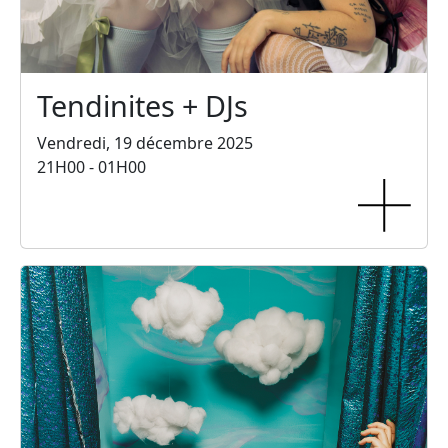
Tendinites + DJs
Vendredi, 19 décembre 2025
21H00 - 01H00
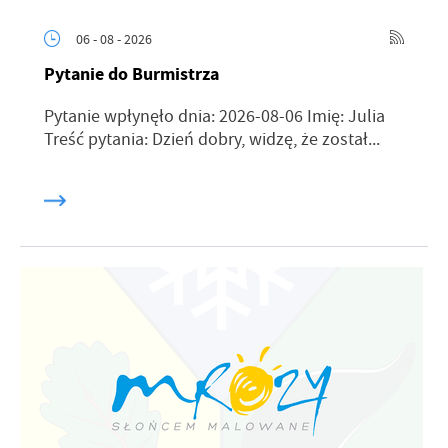
06 - 08 - 2026
Pytanie do Burmistrza
Pytanie wpłynęło dnia: 2026-08-06 Imię: Julia
Treść pytania: Dzień dobry, widzę, że został...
● ● ● ● ● ● ●
What you should do → What you return must match the entries above exactly, apart from the pictures, which are left out.

Response →
Tendinites + DJs
Vendredi, 19 décembre 2025
21H00 - 01H00
06 - 08 - 2026
Pytanie do Burmistrza
Pytanie wpłynęło dnia: 2026-08-06 Imię: Julia
Treść pytania: Dzień dobry, widzę, że został...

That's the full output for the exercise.